Che cos’è la chirurgia laser PRK e come funziona?
La chirurgia refrattiva PRK (PhotoRefractive Keratectomy) è un trattamento laser impiegato per correggere miopia, ipermetropia e astigmatismo, riducendo o eliminando la dipendenza da occhiali e lenti a contatto.
Questa tecnica utilizza un laser ad eccimeri per rimodellare la cornea. A differenza della LASIK, nella PRK lo strato epiteliale della cornea viene rimosso prima del trattamento laser, senza la creazione di un lembo.
Vantaggi e rischi della PRK
La PRK offre importanti benefici, ma come ogni procedura chirurgica comporta anche dei rischi.
Vantaggi principali
I principali vantaggi sono diversi.
- Nessun lembo corneale: elimina i rischi legati alla sua creazione e riposizionamento.
- Adatta a cornee sottili: opzione ideale per chi non può sottoporsi alla LASIK.
- Minore rischio di occhio secco: ridotto impatto sulla produzione lacrimale.
Possibili rischi
Esistono anche potenziali rischi.
- Convalescenza più lunga: il recupero visivo può richiedere diverse settimane.
- Disagio post-operatorio: nei primi giorni possono comparire bruciore, dolore e fotofobia.
- Haze corneale: in alcuni casi si verifica una temporanea opacità della cornea.

L’utilizzo del laser per correggere i difetti degli occhi con PRK è una soluzione efficace ma che comporta alcuni possibili rischi.
Costo dell’intervento PRK
Il costo dell’intervento PRK dipende dalla clinica, dall’esperienza del chirurgo e dalla complessità del caso. Generalmente, il prezzo per occhio varia tra 1.000 e 2.500 euro. È sempre consigliabile richiedere un preventivo dettagliato e completo di eventuali controlli post-operatori.
Convalescenza dopo la PRK
Il periodo di convalescenza richiede pazienza. Nei primi giorni, potreste avvertire disagio oculare, sensibilità alla luce e annebbiamento visivo. I colliri prescritti aiuteranno a gestire l’infiammazione agli occhi e rigenerazione dell’epitelio. Il recupero completo della vista può richiedere da alcune settimane a qualche mese, e va monitorato tramite controlli periodici.
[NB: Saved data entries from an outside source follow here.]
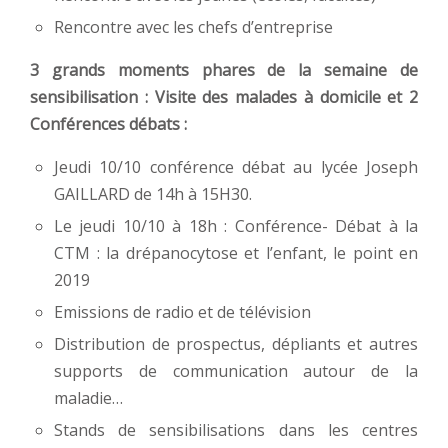
Rencontre avec les chefs d’entreprise
3 grands moments phares de la semaine de
sensibilisation : Visite des malades à domicile et 2
Conférences débats :
Jeudi 10/10 conférence débat au lycée Joseph
GAILLARD de 14h à 15H30.
Le jeudi 10/10 à 18h : Conférence- Débat à la
CTM : la drépanocytose et l’enfant, le point en
2019
Emissions de radio et de télévision
Distribution de prospectus, dépliants et autres
supports de communication autour de la
maladie…
Stands de sensibilisations dans les centres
Risultati attesi dalla PRK
La PRK garantisce buoni risultati nella maggior parte dei casi. Molti pazienti ottengono una visione nitida e stabile senza più necessità di occhiali o lenti. Tuttavia, è importante avere aspettative realistiche: il grado di correzione dipende dal difetto visivo di partenza e dalla risposta individuale alla procedura.
Candidati ideali per la PRK: spessore corneale e altri fattori
Non tutti possono sottoporsi a PRK. I candidati ideali sono pazienti con uno spessore corneale ridotto, in buona salute oculare, e con difetti visivi stabili. Condizioni come cheratocono, glaucoma o diabete non controllato possono rappresentare controindicazioni.
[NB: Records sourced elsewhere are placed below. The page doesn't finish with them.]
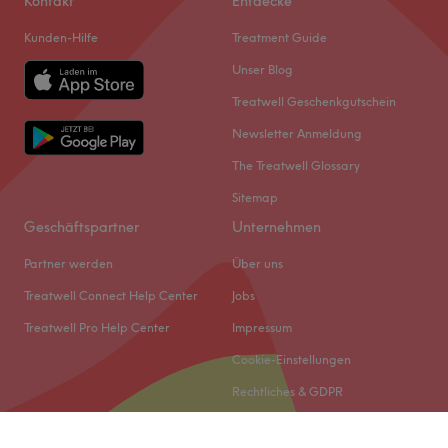
Kontakt
Entdecke
Kunden-Hilfe
Treatment Guide
Unser Blog
Treatwell Geschenkgutschein
Newsletter Anmeldung
The Treatwell Glossary
Sitemap
Geschäftspartner
Unternehmen
Partner werden
Über uns
Treatwell Connect Help Center
Jobs
Treatwell Pro Help Center
Impressum
Cookie-Einstellungen
Rechtliches & GDPR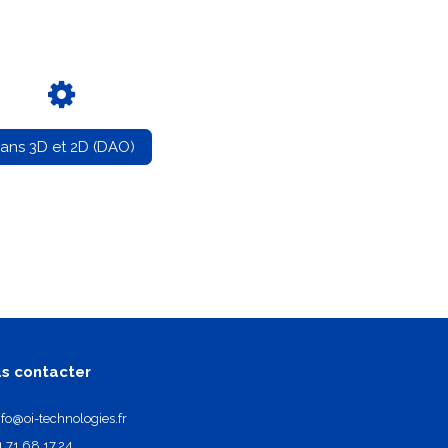
lans 3D et 2D (DAO)
s contacter
nfo@oi-technologies.fr
1.71.68.17.24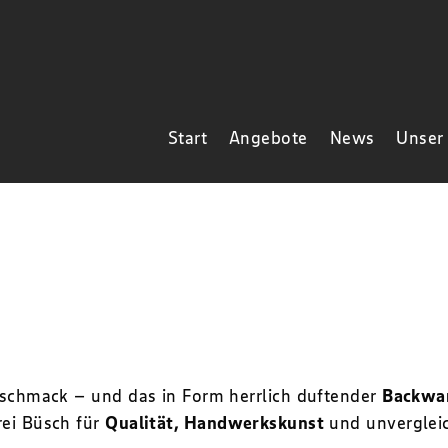
Start
Angebote
News
Unser
Geschmack – und das in Form herrlich duftender
Backwa
rei Büsch für
Qualität, Handwerkskunst
und unverglei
Prima dell’intervento: domande e preparazione
Prima della PRK, è essenziale una visita approfondita con un chirurgo esperto. In questa fase verranno valutate l’idoneità e le caratteristiche oculari. Seguite scrupolosamente le indicazioni pre-operatorie, tra cui l’eventuale sospensione dell’uso di lenti a contatto nei giorni precedenti.
Chirurgia laser occhi: PRK o LASIK?
PRK e LASIK sono entrambe tecniche valide. La scelta dipende da fattori come spessore corneale, stile di vita, abitudini sportive e preferenze personali. Sarà il chirurgo, dopo le opportune valutazioni, a consigliare la tecnica più adatta.
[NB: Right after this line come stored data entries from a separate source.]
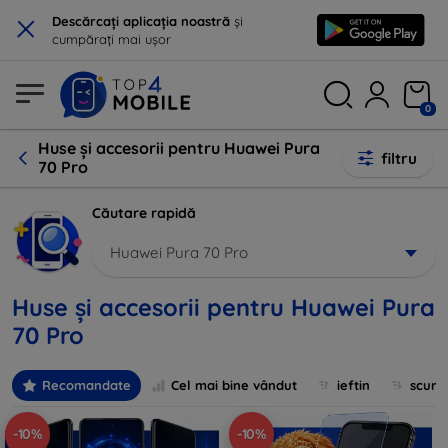
×
Descărcați aplicația noastră
și
cumpărați mai ușor
0
Huse și accesorii pentru Huawei Pura
filtru
70 Pro
Căutare rapidă
Huawei Pura 70 Pro
Huse și accesorii pentru Huawei Pura
70 Pro
Recomandate
Cel mai bine vândut
ieftin
scum
-10%
-10%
Vi ricordiamo che questo articolo ha solo scopo informativo e non sostituisce un consulto specialistico.

La tecnica PRK di chirurgia refrattiva utilizza il laser per la correzione della miopia.
Fonti
Ministero della Salute
Istituto Superiore di Sanità
Organizzazione Mondiale della Sanità
Glossario informativo
PRK (PhotoRefractive Keratectomy): tecnica laser per la correzione di difetti visivi mediante rimodellamento della cornea.
Laser ad eccimeri: dispositivo che emette un raggio ultravioletto capace di scolpire con precisione i tessuti corneali.
Cornea: parte anteriore e trasparente dell’occhio che contribuisce alla messa a fuoco.
Epitelio corneale: sottile strato di cellule che riveste la superficie della cornea.
LASIK: tecnica laser che prevede la creazione di un lembo corneale prima del trattamento.
Haze corneale: temporanea perdita di trasparenza della cornea durante la fase di guarigione.
Cheratocono: patologia oculare in cui la cornea assume una forma conica e irregolare.